(Supplied data)
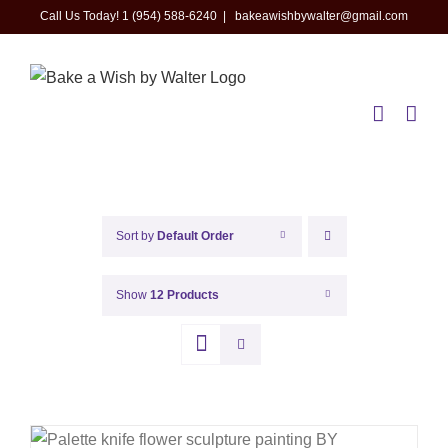
Skip
Call Us Today! 1 (954) 588-6240
|
bakeawishbywalter@gmail.com
to
content
Sort by
Default Order
Show
12 Products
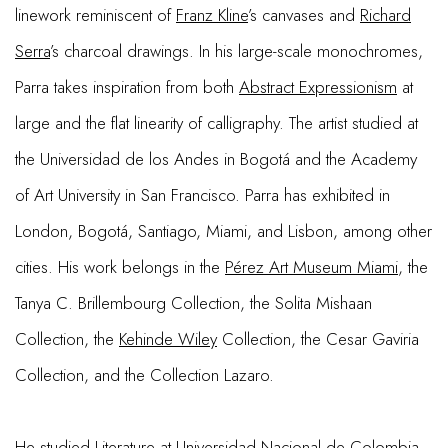
linework reminiscent of
Franz Kline
’s canvases and
Richard
Serra
’s charcoal drawings. In his large-scale monochromes,
Parra takes inspiration from both
Abstract Expressionism
at
large and the flat linearity of calligraphy. The artist studied at
the Universidad de los Andes in Bogotá and the Academy
of Art University in San Francisco. Parra has exhibited in
London, Bogotá, Santiago, Miami, and Lisbon, among other
cities. His work belongs in the
Pérez Art Museum Miami
, the
Tanya C. Brillembourg Collection, the Solita Mishaan
Collection, the
Kehinde Wiley
Collection, the Cesar Gaviria
Collection, and the Collection Lazaro.
He studied Literature at Universidad Nacional de Colombia,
(End Supplied data)
> _Instructions to follow_
For each line above that includes "Parra", copy the line.

> _Reply to the task_
Parra takes inspiration from both
of Art University in San Francisco. Parra has exhibited in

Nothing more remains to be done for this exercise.